Furthermore, in the present invention, after sealing with Fe ₃ O ₄ , the increase in dew point caused by supplying an ammonia atmosphere is forcibly lowered by dehumidification, so the decomposition of the ammonia atmosphere is not suppressed and it is necessary to extend the processing time. There is no such thing.

Further, according to the apparatus of the present invention, deoiling, sealing, and nitrocarburizing can be performed in the same furnace process, and economical and extremely convenient effects can be obtained.

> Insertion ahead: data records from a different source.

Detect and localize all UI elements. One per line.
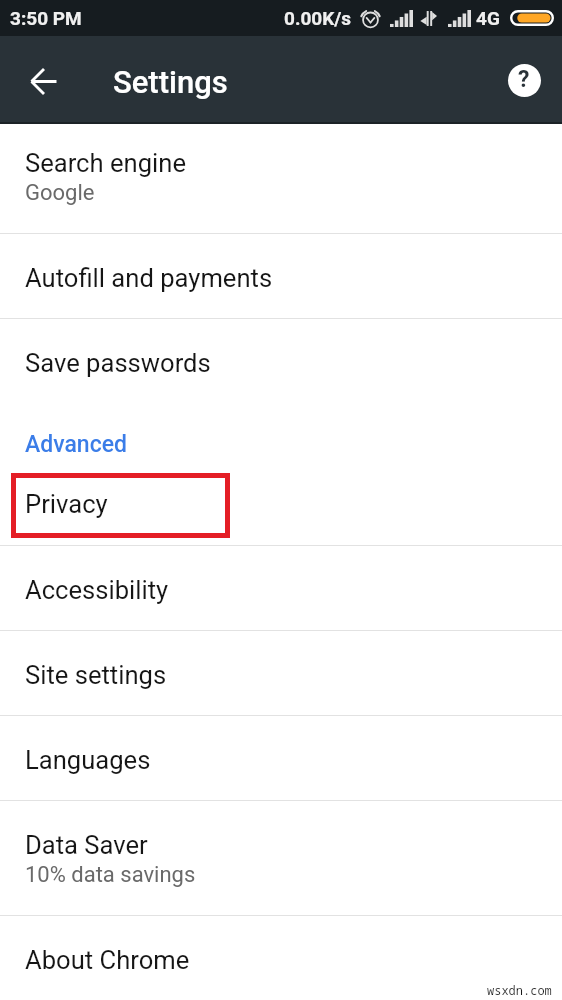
staticText: Advanced (25, 431, 127, 458)
button[interactable]: Help (500, 56, 548, 104)
staticText: Settings (113, 64, 228, 100)
button[interactable]: Search engine (0, 124, 562, 233)
staticText: ? (518, 66, 530, 93)
staticText: Search engine (25, 148, 186, 178)
button[interactable]: About Chrome (0, 916, 562, 1000)
staticText: Languages (25, 745, 151, 775)
button[interactable]: Back (20, 56, 68, 104)
staticText: About Chrome (25, 945, 190, 975)
button[interactable]: Data Saver (0, 801, 562, 915)
staticText: 0.00K/s (284, 7, 352, 29)
staticText: Site settings (25, 660, 167, 690)
button[interactable]: Autofill and payments (0, 234, 562, 318)
button[interactable]: Languages (0, 716, 562, 800)
staticText: Accessibility (25, 575, 169, 605)
staticText: 10% data savings (25, 862, 196, 888)
staticText: Google (25, 180, 95, 206)
staticText: 3:50 PM (10, 7, 82, 29)
staticText: Autofill and payments (25, 263, 273, 293)
staticText: Save passwords (25, 348, 211, 378)
button[interactable]: Accessibility (0, 546, 562, 630)
button[interactable]: Save passwords (0, 319, 562, 403)
button[interactable]: Site settings (0, 631, 562, 715)
staticText: Data Saver (25, 830, 148, 860)
staticText: wsxdn.com (487, 982, 552, 998)
button[interactable]: Privacy (0, 461, 562, 545)
staticText: 4G (476, 7, 500, 29)
staticText: Privacy (25, 489, 108, 519)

[Brief explanation of the drawing]

The drawings show one embodiment of the present invention, and Fig. 1 is an overall circuit diagram of the device, Fig. 2 is a temperature curve diagram showing the processing steps, and Fig. 3 is a diagram of crystals of a sintered part, which is an article to be processed. This is a micrograph (X400) showing the structure. 1... Retort furnace, 3... (steam) supply pipe, 4... (ammonia atmosphere) supply pipe, 5
...Exhaust pipe line, 6...Circulation pipe line, 9...Dehumidifier.

Claims (1)

[Claims] 1. A sintered part is placed in a furnace, heated while supplying steam to evaporate and discharge oil, and further heated to a temperature of 500 to 570
The pores are sealed by steam heating at ℃ to produce triferric iron, then an ammonia atmosphere is supplied into the furnace instead of steam, and the ammonia atmosphere is cooled and dehumidified outside the furnace and circulated inside the furnace. A nitrocarburizing method for sintered parts, the method comprising nitrocarburizing a sintered part. 2 Supply pipes for steam and ammonia atmosphere are connected to the furnace ceiling so that they can be switched and supplied, and exhaust and circulation pipes are connected to the furnace ceiling so that they can be switched and supplied, and the circulation pipes are connected to the furnace ceiling so that they can be switched and supplied. A nitrocarburizing treatment apparatus for sintered parts, characterized in that the apparatus is connected to the ammonia atmosphere supply pipe line.